Saturday, July 14, 2007

Important Tension

Thanks to Orac, who put a plug for Occam's Trowel on his blog Respectful Insolence today. Since I suspect that might draw a few scientists this way, I want to touch on an important tension that I'm encountering regularly in my studies.

The view of science from a practicing scientist's perspective is not the same as what philosophers and historians of science see. Chris Rowan has a post on Highly Allochthonous about one place where this tension is being played out. When I was still in physics, it was a basic assumption that we were looking at the world objectively, untainted by the subjectivity, wish-fulfillment and political maneuvering that other disciplines suffer.
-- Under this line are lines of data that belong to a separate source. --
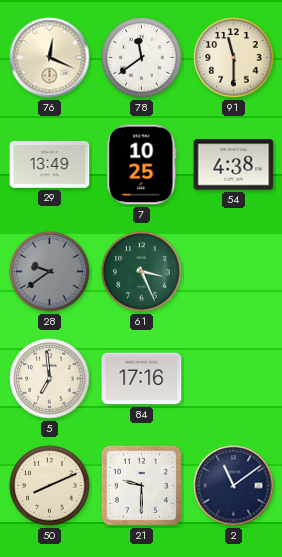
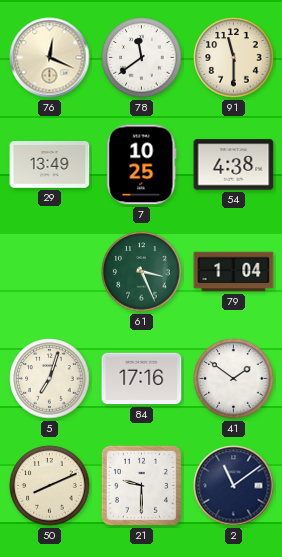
28: 9:39 -> none
79: none -> 1:04
5: 6:59 -> 7:03
41: none -> 1:51
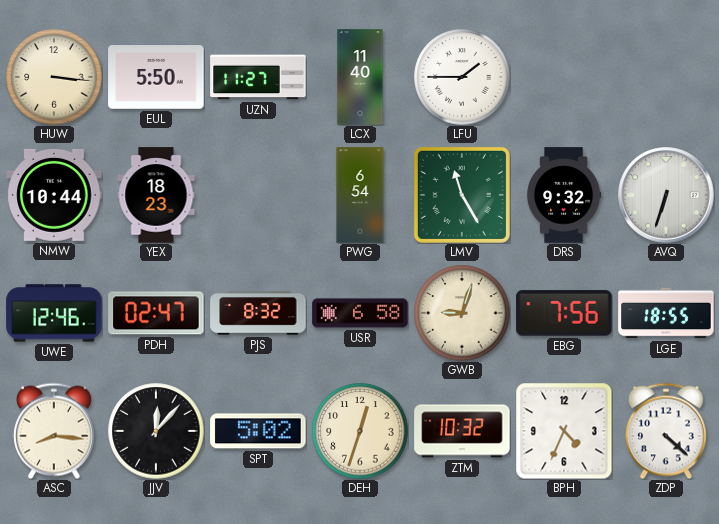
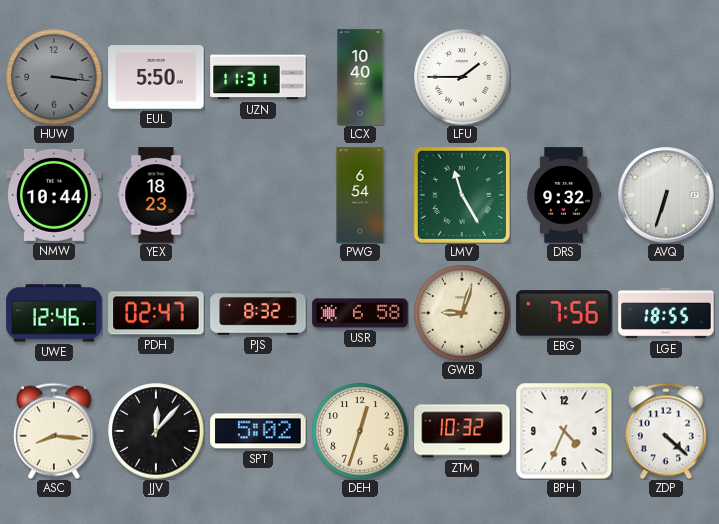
HUW dial: cream -> grey
UZN: 11:27 -> 11:31
LCX: 11:40 -> 10:40
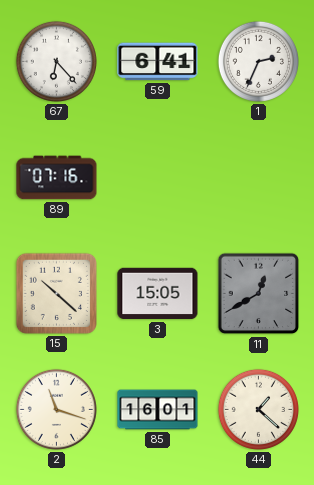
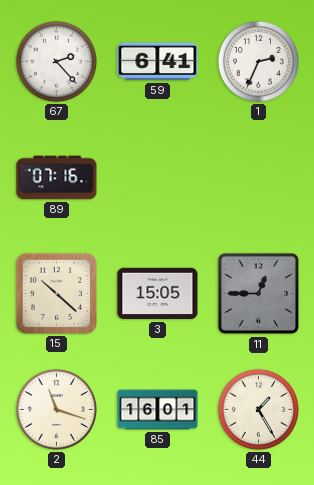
67: 6:23 -> 2:23
11: 12:40 -> 12:45
44: 1:22 -> 1:25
This, in fact, was ultimately why I left physics, I think: our professors never discussed the limitations of scientific knowledge, or the ways in which science had not simply reported the world "as it essentially was". I found it pretty disillusioning that the practice of science didn't seem to live up to its ideal.

Studying the history and philosophy of science has been an exciting reintroduction to that world, however -- one that reflects science's status as a human activity, and is all the more complex because of our fingerprints all over it. The choices that scientists make about what to observe, how to observe it, how to interpret it, and how to communicate it render science something other than objective... but I'm still learning what that other is. I've found that scientists in general don't like having their subjectivity questioned, as if it impugns their integrity and professionalism. Don't get me wrong -- I still think it's the best approach we have for understanding how the world works, but that it's far more interesting than the simplistic picture we put forward. Especially with the attacks coming from the land of pseudoscience, we want to defend the integrity of its methods and product.

The question that's on my mind today is how to reconcile these two views of science: the practicing scientist's striving for objectivity, and the historical/philosophical view that science is not perfectly objective. Is there some common ground to be found here?

1 comments:

etbnc said...

It looks to me as if you see some things that have been known to cause discomfort to participants in the culture of science.

Be careful out there. Some of them bite when they feel threatened.